*** PROVIDED DATA ***

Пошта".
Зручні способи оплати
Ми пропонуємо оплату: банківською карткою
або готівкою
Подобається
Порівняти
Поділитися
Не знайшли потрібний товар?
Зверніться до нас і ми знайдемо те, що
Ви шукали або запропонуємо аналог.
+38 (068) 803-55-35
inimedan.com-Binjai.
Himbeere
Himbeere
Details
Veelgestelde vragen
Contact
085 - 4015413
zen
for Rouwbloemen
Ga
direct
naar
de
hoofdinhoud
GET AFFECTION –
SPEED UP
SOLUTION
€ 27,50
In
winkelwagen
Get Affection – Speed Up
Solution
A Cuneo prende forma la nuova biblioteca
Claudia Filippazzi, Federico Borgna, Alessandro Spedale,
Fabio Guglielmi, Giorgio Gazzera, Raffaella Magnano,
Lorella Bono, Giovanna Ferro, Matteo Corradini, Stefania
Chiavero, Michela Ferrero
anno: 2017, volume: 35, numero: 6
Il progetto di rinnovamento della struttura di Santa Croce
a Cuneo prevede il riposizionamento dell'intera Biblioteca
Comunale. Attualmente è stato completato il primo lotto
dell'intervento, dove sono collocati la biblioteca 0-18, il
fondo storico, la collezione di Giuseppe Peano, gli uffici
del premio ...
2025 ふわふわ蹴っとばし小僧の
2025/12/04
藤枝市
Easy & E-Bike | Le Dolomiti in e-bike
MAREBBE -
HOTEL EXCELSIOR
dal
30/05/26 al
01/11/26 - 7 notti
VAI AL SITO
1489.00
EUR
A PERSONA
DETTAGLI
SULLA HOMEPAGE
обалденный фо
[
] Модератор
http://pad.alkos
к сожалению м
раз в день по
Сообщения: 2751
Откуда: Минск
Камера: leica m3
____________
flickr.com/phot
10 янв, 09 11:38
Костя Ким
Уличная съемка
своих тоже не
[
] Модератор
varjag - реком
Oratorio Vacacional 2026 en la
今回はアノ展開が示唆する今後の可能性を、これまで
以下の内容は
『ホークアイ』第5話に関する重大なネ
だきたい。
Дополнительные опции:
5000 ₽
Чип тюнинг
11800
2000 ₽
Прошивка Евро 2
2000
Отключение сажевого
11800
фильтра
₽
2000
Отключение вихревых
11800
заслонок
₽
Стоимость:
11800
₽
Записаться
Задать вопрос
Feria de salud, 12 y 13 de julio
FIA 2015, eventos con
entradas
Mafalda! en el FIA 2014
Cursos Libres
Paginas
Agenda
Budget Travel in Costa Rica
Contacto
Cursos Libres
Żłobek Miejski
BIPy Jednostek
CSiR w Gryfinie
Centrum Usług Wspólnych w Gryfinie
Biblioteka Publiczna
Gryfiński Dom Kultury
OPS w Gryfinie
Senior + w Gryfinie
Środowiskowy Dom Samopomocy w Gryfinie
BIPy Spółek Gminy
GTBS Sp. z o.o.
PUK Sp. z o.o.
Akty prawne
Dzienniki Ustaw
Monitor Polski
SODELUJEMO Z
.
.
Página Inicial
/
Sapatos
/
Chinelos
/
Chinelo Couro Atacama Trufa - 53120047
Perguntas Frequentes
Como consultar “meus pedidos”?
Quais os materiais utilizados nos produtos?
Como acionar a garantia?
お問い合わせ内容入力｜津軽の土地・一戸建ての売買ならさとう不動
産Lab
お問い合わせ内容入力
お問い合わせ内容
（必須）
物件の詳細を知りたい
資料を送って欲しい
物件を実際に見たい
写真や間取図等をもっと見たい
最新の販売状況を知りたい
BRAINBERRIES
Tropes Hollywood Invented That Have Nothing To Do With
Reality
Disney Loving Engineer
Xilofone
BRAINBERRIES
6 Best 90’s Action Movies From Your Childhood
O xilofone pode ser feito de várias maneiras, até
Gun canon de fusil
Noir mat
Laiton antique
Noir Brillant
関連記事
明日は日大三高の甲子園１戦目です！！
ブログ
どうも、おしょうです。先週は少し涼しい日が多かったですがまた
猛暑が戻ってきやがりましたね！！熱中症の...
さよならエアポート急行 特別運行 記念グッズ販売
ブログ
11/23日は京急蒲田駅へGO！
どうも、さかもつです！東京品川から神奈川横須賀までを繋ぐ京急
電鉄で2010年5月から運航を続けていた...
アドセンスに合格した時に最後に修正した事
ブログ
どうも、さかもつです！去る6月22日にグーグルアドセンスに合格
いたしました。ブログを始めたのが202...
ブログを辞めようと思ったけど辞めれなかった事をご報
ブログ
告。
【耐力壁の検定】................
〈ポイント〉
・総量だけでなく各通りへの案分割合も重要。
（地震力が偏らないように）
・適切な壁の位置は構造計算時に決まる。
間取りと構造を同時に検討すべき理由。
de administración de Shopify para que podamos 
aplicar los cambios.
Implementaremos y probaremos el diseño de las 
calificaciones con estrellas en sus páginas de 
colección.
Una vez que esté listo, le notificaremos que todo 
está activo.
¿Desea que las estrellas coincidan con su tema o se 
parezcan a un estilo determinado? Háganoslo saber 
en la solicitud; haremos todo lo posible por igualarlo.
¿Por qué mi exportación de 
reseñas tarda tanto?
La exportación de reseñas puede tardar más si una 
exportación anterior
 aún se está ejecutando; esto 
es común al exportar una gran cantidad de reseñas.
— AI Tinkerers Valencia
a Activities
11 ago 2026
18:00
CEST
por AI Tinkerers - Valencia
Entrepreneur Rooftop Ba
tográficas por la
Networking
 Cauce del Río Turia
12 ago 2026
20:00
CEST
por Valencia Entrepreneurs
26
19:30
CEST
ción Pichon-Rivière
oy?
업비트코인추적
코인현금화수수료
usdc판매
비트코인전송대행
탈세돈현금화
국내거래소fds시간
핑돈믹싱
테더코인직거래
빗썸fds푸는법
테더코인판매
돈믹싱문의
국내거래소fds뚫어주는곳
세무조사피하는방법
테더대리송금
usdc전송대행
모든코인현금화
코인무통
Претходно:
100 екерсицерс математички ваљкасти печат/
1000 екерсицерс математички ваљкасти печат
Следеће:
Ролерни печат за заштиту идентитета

*** End of PROVIDED DATA ***

§ **WHAT THIS TASK INVOLVES**
All lines from the records above should be copied exactly.

§ **RESPONSE BELOW**
Пошта".
Зручні способи оплати
Ми пропонуємо оплату: банківською карткою
або готівкою
Подобається
Порівняти
Поділитися
Не знайшли потрібний товар?
Зверніться до нас і ми знайдемо те, що
Ви шукали або запропонуємо аналог.
+38 (068) 803-55-35
inimedan.com-Binjai.
Himbeere
Himbeere
Details
Veelgestelde vragen
Contact
085 - 4015413
zen
for Rouwbloemen
Ga
direct
naar
de
hoofdinhoud
GET AFFECTION –
SPEED UP
SOLUTION
€ 27,50
In
winkelwagen
Get Affection – Speed Up
Solution
A Cuneo prende forma la nuova biblioteca
Claudia Filippazzi, Federico Borgna, Alessandro Spedale,
Fabio Guglielmi, Giorgio Gazzera, Raffaella Magnano,
Lorella Bono, Giovanna Ferro, Matteo Corradini, Stefania
Chiavero, Michela Ferrero
anno: 2017, volume: 35, numero: 6
Il progetto di rinnovamento della struttura di Santa Croce
a Cuneo prevede il riposizionamento dell'intera Biblioteca
Comunale. Attualmente è stato completato il primo lotto
dell'intervento, dove sono collocati la biblioteca 0-18, il
fondo storico, la collezione di Giuseppe Peano, gli uffici
del premio ...
2025 ふわふわ蹴っとばし小僧の
2025/12/04
藤枝市
Easy & E-Bike | Le Dolomiti in e-bike
MAREBBE -
HOTEL EXCELSIOR
dal
30/05/26 al
01/11/26 - 7 notti
VAI AL SITO
1489.00
EUR
A PERSONA
DETTAGLI
SULLA HOMEPAGE
обалденный фо
[
] Модератор
http://pad.alkos
к сожалению м
раз в день по
Сообщения: 2751
Откуда: Минск
Камера: leica m3
____________
flickr.com/phot
10 янв, 09 11:38
Костя Ким
Уличная съемка
своих тоже не
[
] Модератор
varjag - реком
Oratorio Vacacional 2026 en la
今回はアノ展開が示唆する今後の可能性を、これまで
以下の内容は
『ホークアイ』第5話に関する重大なネ
だきたい。
Дополнительные опции:
5000 ₽
Чип тюнинг
11800
2000 ₽
Прошивка Евро 2
2000
Отключение сажевого
11800
фильтра
₽
2000
Отключение вихревых
11800
заслонок
₽
Стоимость:
11800
₽
Записаться
Задать вопрос
Feria de salud, 12 y 13 de julio
FIA 2015, eventos con
entradas
Mafalda! en el FIA 2014
Cursos Libres
Paginas
Agenda
Budget Travel in Costa Rica
Contacto
Cursos Libres
Żłobek Miejski
BIPy Jednostek
CSiR w Gryfinie
Centrum Usług Wspólnych w Gryfinie
Biblioteka Publiczna
Gryfiński Dom Kultury
OPS w Gryfinie
Senior + w Gryfinie
Środowiskowy Dom Samopomocy w Gryfinie
BIPy Spółek Gminy
GTBS Sp. z o.o.
PUK Sp. z o.o.
Akty prawne
Dzienniki Ustaw
Monitor Polski
SODELUJEMO Z
.
.
Página Inicial
/
Sapatos
/
Chinelos
/
Chinelo Couro Atacama Trufa - 53120047
Perguntas Frequentes
Como consultar “meus pedidos”?
Quais os materiais utilizados nos produtos?
Como acionar a garantia?
お問い合わせ内容入力｜津軽の土地・一戸建ての売買ならさとう不動
産Lab
お問い合わせ内容入力
お問い合わせ内容
（必須）
物件の詳細を知りたい
資料を送って欲しい
物件を実際に見たい
写真や間取図等をもっと見たい
最新の販売状況を知りたい
BRAINBERRIES
Tropes Hollywood Invented That Have Nothing To Do With
Reality
Disney Loving Engineer
Xilofone
BRAINBERRIES
6 Best 90’s Action Movies From Your Childhood
O xilofone pode ser feito de várias maneiras, até
Gun canon de fusil
Noir mat
Laiton antique
Noir Brillant
関連記事
明日は日大三高の甲子園１戦目です！！
ブログ
どうも、おしょうです。先週は少し涼しい日が多かったですがまた
猛暑が戻ってきやがりましたね！！熱中症の...
さよならエアポート急行 特別運行 記念グッズ販売
ブログ
11/23日は京急蒲田駅へGO！
どうも、さかもつです！東京品川から神奈川横須賀までを繋ぐ京急
電鉄で2010年5月から運航を続けていた...
アドセンスに合格した時に最後に修正した事
ブログ
どうも、さかもつです！去る6月22日にグーグルアドセンスに合格
いたしました。ブログを始めたのが202...
ブログを辞めようと思ったけど辞めれなかった事をご報
ブログ
告。
【耐力壁の検定】................
〈ポイント〉
・総量だけでなく各通りへの案分割合も重要。
（地震力が偏らないように）
・適切な壁の位置は構造計算時に決まる。
間取りと構造を同時に検討すべき理由。
de administración de Shopify para que podamos 
aplicar los cambios.
Implementaremos y probaremos el diseño de las 
calificaciones con estrellas en sus páginas de 
colección.
Una vez que esté listo, le notificaremos que todo 
está activo.
¿Desea que las estrellas coincidan con su tema o se 
parezcan a un estilo determinado? Háganoslo saber 
en la solicitud; haremos todo lo posible por igualarlo.
¿Por qué mi exportación de 
reseñas tarda tanto?
La exportación de reseñas puede tardar más si una 
exportación anterior
 aún se está ejecutando; esto 
es común al exportar una gran cantidad de reseñas.
— AI Tinkerers Valencia
a Activities
11 ago 2026
18:00
CEST
por AI Tinkerers - Valencia
Entrepreneur Rooftop Ba
tográficas por la
Networking
 Cauce del Río Turia
12 ago 2026
20:00
CEST
por Valencia Entrepreneurs
26
19:30
CEST
ción Pichon-Rivière
oy?
업비트코인추적
코인현금화수수료
usdc판매
비트코인전송대행
탈세돈현금화
국내거래소fds시간
핑돈믹싱
테더코인직거래
빗썸fds푸는법
테더코인판매
돈믹싱문의
국내거래소fds뚫어주는곳
세무조사피하는방법
테더대리송금
usdc전송대행
모든코인현금화
코인무통
Претходно:
100 екерсицерс математички ваљкасти печат/
1000 екерсицерс математички ваљкасти печат
Следеће:
Ролерни печат за заштиту идентитета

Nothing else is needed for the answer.